Exercise data:
-*-*-

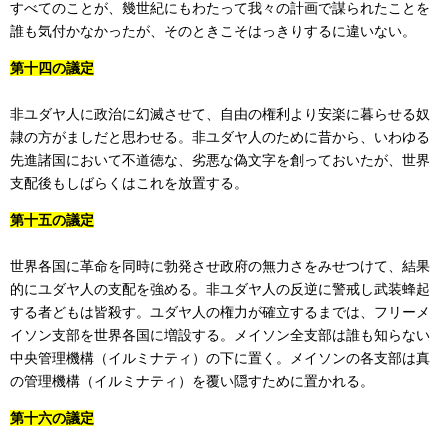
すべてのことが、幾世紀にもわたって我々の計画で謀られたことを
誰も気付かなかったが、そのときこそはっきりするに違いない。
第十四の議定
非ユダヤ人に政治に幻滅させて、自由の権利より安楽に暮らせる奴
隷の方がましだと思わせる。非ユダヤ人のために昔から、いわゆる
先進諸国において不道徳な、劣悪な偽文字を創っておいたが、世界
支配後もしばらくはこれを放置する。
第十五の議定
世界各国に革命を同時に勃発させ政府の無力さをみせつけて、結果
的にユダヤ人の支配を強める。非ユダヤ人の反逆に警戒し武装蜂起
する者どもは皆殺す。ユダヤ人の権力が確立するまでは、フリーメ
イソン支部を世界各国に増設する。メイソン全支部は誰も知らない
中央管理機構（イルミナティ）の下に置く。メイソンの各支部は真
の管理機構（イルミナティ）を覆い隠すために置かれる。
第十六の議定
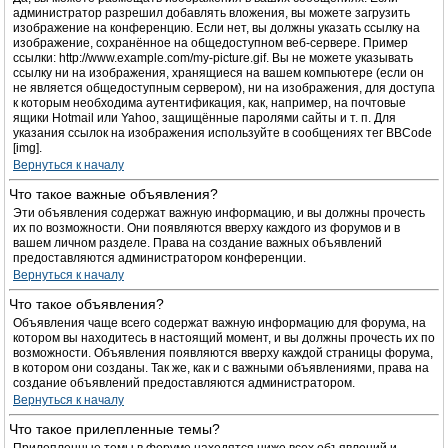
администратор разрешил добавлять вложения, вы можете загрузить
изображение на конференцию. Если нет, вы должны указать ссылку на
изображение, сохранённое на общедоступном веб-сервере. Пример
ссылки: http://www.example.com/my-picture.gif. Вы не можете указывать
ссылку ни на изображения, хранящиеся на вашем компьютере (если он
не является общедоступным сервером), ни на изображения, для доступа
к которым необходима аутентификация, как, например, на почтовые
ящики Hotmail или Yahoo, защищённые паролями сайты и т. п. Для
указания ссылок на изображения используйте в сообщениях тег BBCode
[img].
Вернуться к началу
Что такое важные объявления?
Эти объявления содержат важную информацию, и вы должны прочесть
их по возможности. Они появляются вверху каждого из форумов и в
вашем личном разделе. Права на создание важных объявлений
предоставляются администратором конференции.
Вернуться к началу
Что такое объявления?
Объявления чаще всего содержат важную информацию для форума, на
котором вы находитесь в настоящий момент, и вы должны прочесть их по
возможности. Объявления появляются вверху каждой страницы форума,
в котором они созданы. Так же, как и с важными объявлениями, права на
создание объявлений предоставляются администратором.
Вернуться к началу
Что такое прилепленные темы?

-*-*-

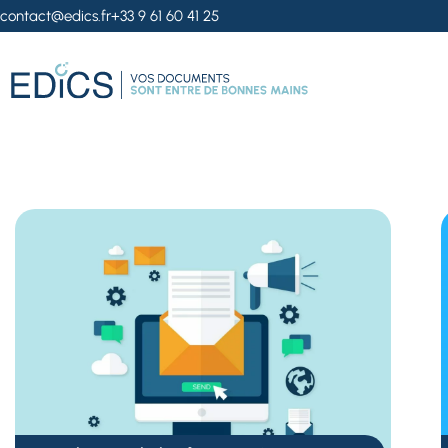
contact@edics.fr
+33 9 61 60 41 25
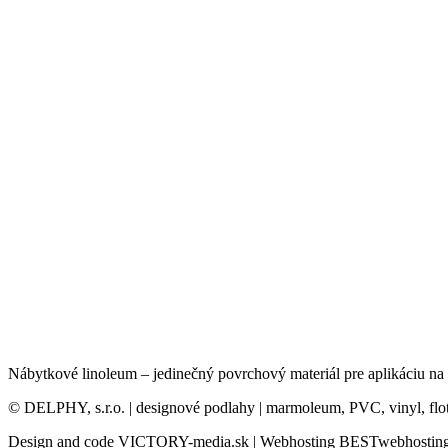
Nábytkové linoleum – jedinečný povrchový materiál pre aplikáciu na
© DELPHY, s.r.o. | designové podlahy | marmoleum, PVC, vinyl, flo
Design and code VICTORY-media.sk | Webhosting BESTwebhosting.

-*-*-

Task: Go line by line through the material and count the lines holding the word "должны". State only the total.

Solution: 3